» **What is required**
From the top of the records below, return each line exactly, ending with the line that contains "This programmatic approach".

Collected data:

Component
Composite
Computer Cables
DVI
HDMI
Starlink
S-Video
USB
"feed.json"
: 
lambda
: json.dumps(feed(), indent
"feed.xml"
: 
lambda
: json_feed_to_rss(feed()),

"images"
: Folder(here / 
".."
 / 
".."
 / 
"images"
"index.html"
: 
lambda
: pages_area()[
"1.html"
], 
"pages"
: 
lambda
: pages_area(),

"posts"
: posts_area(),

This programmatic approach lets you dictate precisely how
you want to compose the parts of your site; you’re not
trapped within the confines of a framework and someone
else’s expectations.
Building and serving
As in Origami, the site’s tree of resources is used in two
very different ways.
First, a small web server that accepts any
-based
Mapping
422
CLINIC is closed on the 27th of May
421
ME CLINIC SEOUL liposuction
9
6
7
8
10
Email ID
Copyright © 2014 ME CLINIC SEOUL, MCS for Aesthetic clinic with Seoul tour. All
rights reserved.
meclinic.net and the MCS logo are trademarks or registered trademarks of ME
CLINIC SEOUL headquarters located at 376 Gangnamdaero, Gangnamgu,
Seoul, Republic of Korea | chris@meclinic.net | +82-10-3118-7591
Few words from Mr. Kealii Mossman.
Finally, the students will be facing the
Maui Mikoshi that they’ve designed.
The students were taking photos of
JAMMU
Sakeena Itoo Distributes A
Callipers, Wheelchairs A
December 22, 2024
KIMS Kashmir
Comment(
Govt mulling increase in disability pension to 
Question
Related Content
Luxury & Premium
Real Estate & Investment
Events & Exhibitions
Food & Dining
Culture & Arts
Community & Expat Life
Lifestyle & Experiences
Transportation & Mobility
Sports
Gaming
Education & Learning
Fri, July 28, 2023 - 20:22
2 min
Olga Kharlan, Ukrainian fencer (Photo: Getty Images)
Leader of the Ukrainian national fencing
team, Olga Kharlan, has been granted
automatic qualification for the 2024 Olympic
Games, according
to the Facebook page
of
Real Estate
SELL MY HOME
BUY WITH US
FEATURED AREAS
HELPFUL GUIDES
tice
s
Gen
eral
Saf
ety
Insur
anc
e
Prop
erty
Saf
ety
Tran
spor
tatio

» **Result of the task**
Component
Composite
Computer Cables
DVI
HDMI
Starlink
S-Video
USB
"feed.json"
: 
lambda
: json.dumps(feed(), indent
"feed.xml"
: 
lambda
: json_feed_to_rss(feed()),

"images"
: Folder(here / 
".."
 / 
".."
 / 
"images"
"index.html"
: 
lambda
: pages_area()[
"1.html"
], 
"pages"
: 
lambda
: pages_area(),

"posts"
: posts_area(),

This programmatic approach lets you dictate precisely how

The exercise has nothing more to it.